Still, Republicans have more to lose than Democrats to the happy feet of downscale white voters in 2016, whether or not an independent candidate is in the field. Mitt Romney won 61% of this demographic in 2012 and still lost. A July ABC/Washington Post survey showed a Trump independent candidacy holding Jeb Bush to 34% among white non-college educated voters. Anything remotely like that would doom Republicans to defeat.

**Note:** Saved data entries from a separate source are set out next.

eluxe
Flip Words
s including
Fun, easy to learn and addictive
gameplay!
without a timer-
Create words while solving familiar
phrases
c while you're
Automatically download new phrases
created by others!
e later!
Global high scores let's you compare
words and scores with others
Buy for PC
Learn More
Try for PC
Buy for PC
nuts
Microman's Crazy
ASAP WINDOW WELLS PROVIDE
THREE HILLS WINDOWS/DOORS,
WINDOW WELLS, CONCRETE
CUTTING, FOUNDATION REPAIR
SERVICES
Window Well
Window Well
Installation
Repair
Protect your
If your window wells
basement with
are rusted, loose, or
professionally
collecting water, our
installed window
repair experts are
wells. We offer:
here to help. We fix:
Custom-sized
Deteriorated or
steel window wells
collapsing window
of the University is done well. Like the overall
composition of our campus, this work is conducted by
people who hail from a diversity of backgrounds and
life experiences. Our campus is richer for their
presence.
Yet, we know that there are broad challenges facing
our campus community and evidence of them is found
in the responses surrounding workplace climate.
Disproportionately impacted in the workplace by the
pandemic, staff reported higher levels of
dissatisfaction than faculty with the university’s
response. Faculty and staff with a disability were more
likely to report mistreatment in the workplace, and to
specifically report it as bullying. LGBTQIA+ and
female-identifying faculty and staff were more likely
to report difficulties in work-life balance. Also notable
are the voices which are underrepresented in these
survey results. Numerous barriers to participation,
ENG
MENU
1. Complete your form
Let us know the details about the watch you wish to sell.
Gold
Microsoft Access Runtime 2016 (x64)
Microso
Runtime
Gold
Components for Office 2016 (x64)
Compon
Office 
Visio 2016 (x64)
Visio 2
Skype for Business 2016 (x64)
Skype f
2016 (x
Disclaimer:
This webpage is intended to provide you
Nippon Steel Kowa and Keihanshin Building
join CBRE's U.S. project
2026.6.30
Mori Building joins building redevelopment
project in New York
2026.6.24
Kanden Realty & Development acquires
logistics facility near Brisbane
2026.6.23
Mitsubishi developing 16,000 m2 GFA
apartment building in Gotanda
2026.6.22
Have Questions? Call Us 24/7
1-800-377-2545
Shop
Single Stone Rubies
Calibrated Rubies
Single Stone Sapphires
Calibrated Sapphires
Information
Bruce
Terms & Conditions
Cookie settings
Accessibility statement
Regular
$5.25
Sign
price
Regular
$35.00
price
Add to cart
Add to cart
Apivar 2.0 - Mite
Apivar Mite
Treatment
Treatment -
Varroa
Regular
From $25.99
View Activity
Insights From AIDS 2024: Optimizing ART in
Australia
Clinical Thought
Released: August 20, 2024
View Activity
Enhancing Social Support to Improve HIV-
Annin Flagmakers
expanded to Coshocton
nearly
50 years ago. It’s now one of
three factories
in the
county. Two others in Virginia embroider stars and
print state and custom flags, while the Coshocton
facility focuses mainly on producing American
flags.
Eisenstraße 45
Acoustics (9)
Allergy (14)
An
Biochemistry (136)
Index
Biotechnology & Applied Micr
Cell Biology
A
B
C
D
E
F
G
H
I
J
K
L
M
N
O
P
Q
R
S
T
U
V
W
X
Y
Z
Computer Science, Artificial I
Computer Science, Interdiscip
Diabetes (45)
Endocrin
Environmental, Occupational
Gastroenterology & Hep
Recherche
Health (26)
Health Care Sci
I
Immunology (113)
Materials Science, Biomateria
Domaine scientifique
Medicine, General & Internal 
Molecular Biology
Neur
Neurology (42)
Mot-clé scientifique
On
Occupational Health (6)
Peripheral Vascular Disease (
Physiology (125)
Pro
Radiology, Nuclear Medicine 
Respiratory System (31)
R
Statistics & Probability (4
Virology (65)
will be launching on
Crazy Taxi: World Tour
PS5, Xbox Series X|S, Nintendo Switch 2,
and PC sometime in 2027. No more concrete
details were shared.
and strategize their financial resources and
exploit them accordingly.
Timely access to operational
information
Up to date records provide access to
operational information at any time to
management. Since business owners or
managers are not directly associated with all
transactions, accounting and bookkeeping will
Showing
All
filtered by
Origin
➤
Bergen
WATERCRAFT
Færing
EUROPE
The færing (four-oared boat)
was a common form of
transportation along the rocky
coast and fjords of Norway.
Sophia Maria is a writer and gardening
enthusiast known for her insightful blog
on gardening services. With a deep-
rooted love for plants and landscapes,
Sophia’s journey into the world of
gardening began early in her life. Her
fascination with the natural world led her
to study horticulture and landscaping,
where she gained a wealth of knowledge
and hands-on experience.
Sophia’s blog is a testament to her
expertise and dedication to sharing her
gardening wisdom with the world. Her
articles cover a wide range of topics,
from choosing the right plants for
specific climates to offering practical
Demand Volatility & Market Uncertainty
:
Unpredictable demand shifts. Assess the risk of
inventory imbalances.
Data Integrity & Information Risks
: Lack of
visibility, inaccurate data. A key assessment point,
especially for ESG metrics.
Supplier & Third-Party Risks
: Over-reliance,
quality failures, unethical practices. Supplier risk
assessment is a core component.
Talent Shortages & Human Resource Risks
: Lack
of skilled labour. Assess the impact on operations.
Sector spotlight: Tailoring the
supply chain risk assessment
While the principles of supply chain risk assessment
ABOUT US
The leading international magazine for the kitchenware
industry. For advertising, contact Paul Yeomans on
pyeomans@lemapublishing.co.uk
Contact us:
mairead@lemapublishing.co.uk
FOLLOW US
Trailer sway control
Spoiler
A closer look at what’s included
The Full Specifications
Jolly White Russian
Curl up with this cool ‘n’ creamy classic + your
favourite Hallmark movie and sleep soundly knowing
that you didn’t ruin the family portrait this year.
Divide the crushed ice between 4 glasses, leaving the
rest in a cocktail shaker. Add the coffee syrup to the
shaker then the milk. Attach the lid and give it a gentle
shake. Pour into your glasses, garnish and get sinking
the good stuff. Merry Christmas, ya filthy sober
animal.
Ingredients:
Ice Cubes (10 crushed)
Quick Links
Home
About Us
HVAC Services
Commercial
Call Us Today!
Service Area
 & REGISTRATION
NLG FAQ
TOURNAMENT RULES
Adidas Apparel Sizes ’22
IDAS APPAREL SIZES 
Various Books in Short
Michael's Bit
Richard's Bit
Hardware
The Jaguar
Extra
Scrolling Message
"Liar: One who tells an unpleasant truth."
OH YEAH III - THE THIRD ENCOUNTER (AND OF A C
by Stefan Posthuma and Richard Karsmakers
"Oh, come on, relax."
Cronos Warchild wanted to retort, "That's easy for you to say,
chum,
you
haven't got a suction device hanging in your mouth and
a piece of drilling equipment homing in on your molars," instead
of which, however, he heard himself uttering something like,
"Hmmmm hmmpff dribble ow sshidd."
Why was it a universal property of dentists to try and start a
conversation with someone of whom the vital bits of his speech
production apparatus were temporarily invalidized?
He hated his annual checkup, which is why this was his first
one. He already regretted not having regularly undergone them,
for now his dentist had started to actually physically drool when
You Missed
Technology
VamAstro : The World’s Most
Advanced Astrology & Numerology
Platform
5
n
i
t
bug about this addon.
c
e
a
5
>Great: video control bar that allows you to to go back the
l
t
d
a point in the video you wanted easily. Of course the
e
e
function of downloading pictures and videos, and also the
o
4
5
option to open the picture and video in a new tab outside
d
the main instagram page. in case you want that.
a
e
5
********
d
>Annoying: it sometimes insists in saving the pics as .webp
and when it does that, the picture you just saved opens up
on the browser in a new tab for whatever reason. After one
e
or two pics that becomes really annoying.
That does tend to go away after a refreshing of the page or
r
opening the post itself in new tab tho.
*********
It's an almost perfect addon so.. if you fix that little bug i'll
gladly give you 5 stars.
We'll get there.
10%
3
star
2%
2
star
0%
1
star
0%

And beyond that, Democrats worried that Hillary Clinton or Bernie Sanders (or for that matter, Joe Biden) can’t duplicate the 44th president’s performance among the Obama coalition may be looking towards white working class voters newly hostile to conventional GOP economic policies with new interest as well.

I’d say if Jeb Bush vanquishes Donald Trump after a nasty primary season, the possibility of white working class defections in November could become a real and dangerous possibility for the GOP.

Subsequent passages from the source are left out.